The greatest potential challenge for wildlife conservation is gaining the support of local people, who will not only be motivated to offer their support but will also voluntarily act as the first line of defence against instigators of wildlife crimes. 

Kilimani Primary School sits north of the Lewa Wildlife Conservancy, in a volatile area that suffers from significant tribal conflict arising from competition for resources such as water, land and pasture. Insecurity and instability do not only affect peace and prosperity in the area; they also put constant pressure on law enforcement agencies, creating security loopholes that criminals such as poachers gladly take advantage of. 

“Insecurity for people also means insecurity for wildlife,” John Pameri, Lewa’s Chief Security Officer affirms.

The area’s close proximity, and the consequent threat the insecurity poses to wildlife prompted the Lewa Wildlife Conservancy to seek ways of engaging the community, gain their trust and eventually come up with measures that would not only help protect wildlife but also the people. Apart from insecurity, there is also widespread poverty and limited access to healthcare. School going children are most affected by this lack of adequate medical attention. With this in mind, Lewa chose a health campaign at Kilimani Primary School as the first level of engagement with this community. 

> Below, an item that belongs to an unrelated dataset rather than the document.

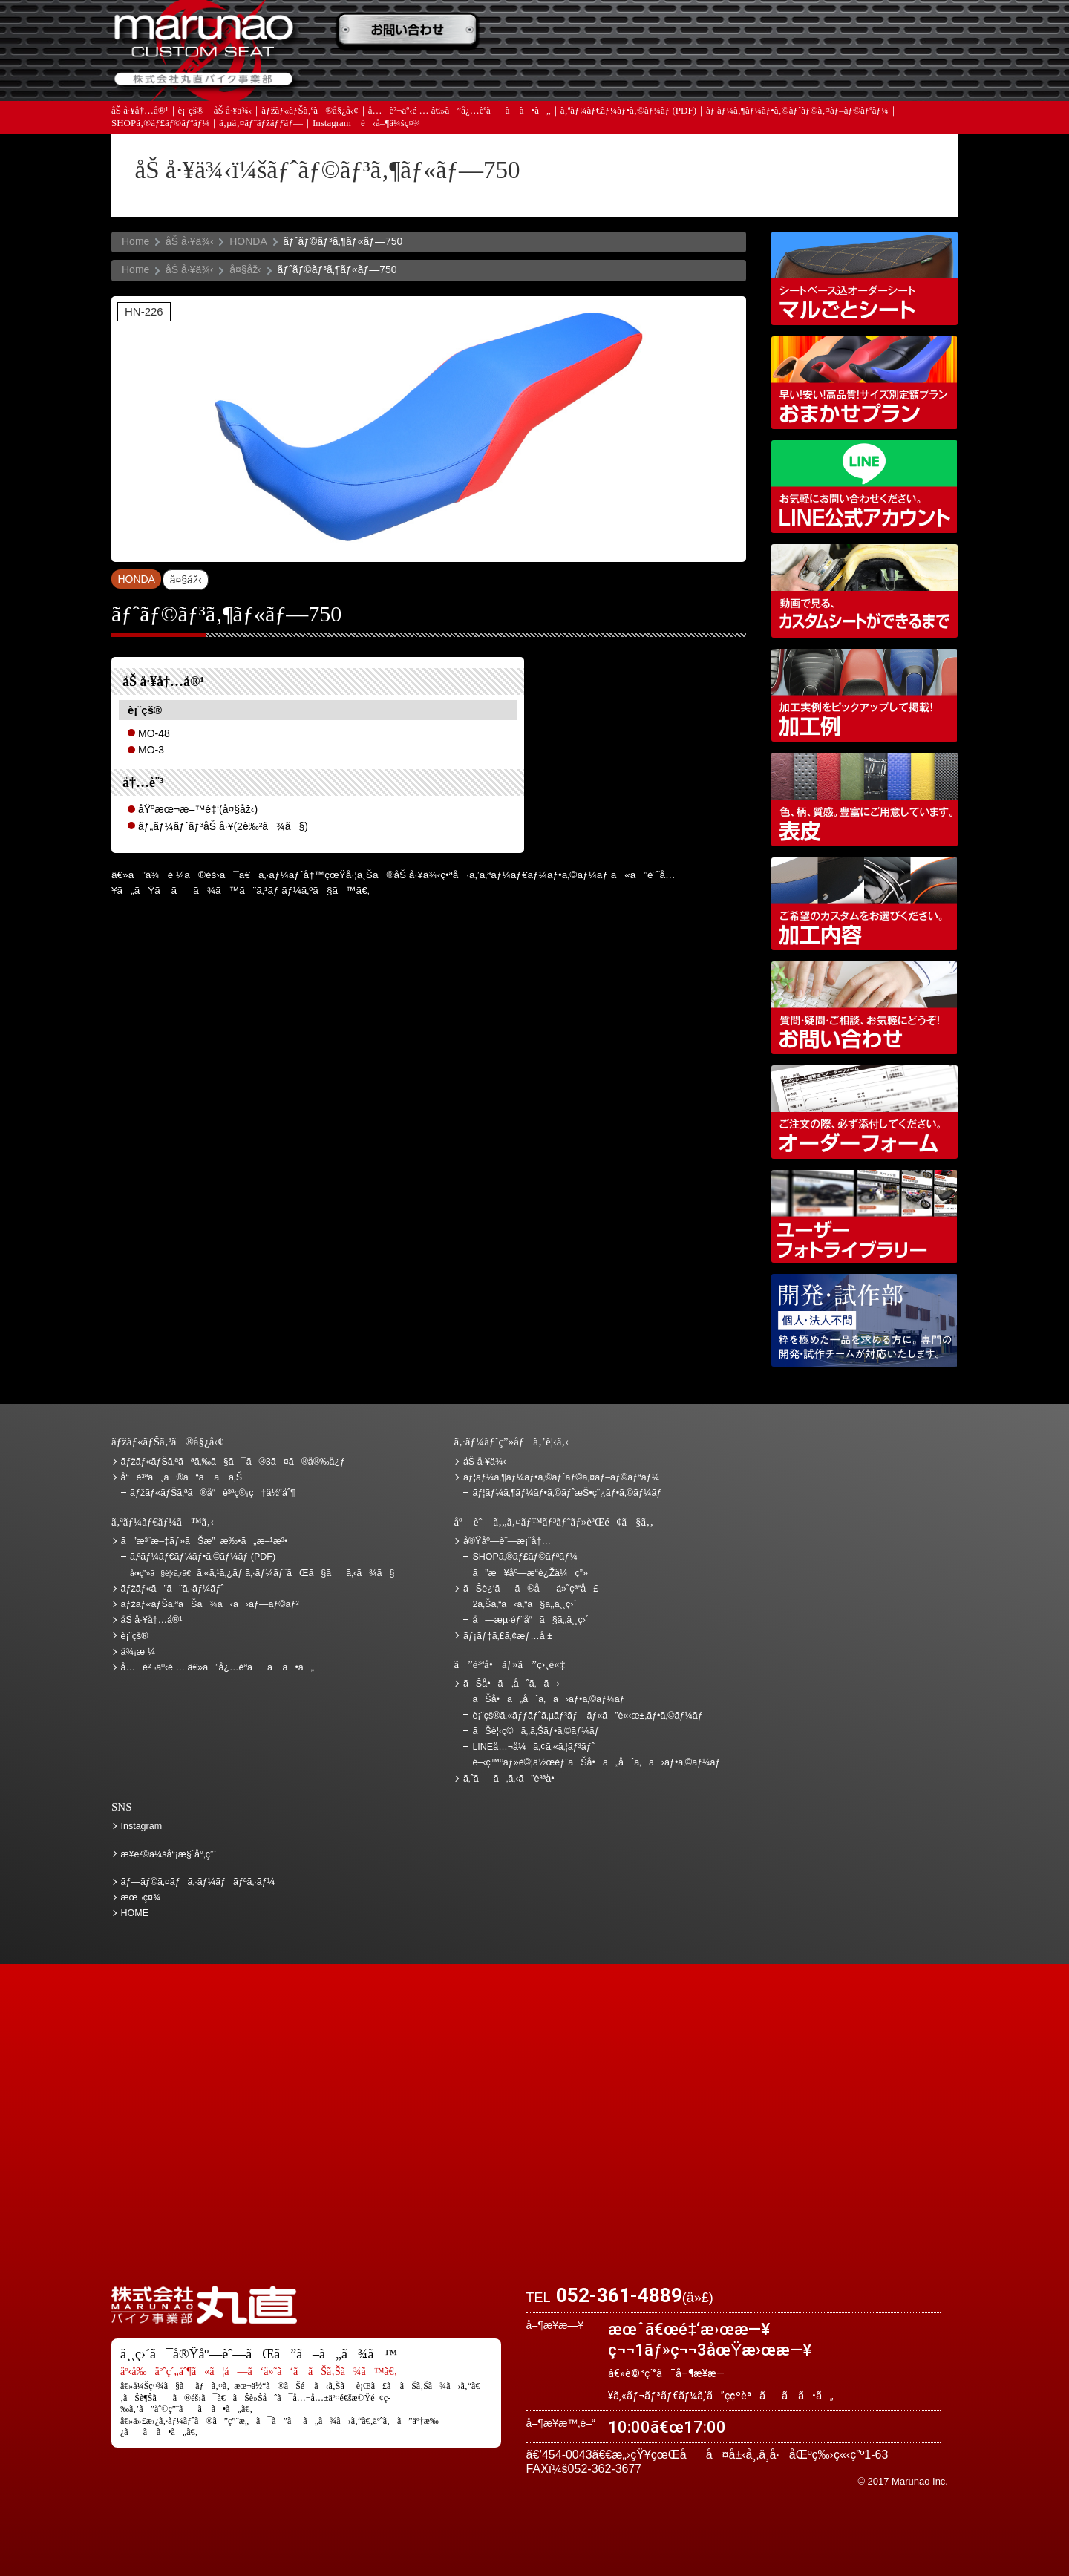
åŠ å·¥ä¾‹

More than just a health exercise

In May 2012, armed with drugs and other medical paraphernalia, Lewa’s clinic staff and volunteers from the Conservancy carried out the first medical exercise in the school. It was a great success with over 400 students receiving de-worming drugs and treatment for minor wounds and illnesses. 

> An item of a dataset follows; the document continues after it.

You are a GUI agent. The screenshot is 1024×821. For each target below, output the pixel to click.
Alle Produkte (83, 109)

However, the nurses in attendance quickly realized that one visit was not going to be enough. Word had spread throughout the community of free health care being offered at the school, and residents suffering from various diseases came in droves with the hope of also receiving treatment. Another health campaign that would not only attend to students but also to members of the community was deemed necessary. This was carried out in July 2012, with the following outcome:

  • A total of 325 children and adults received treatment for common illnesses with the most frequent cases being respiratory tract infections, amobiasis and skin conditions such as tinea tapitis 
  • 38 children with jiggers received treatment
  • Six patients were referred to Isiolo General Hospital for specialized treatment

The turnout by members of the community was so overwhelming that by end of day, majority of the students had still not been attended to. Lewa plans to visit the school for a third time in the near future to complete the health checkups.

Future prospects

The positive reception to the health campaigns has created a strong base for future engagement with this community. It is a step in the right direction towards establishing a cordial relationship that will create a platform for discussion on how to enhance security in the area, and therefore protect both people and wildlife.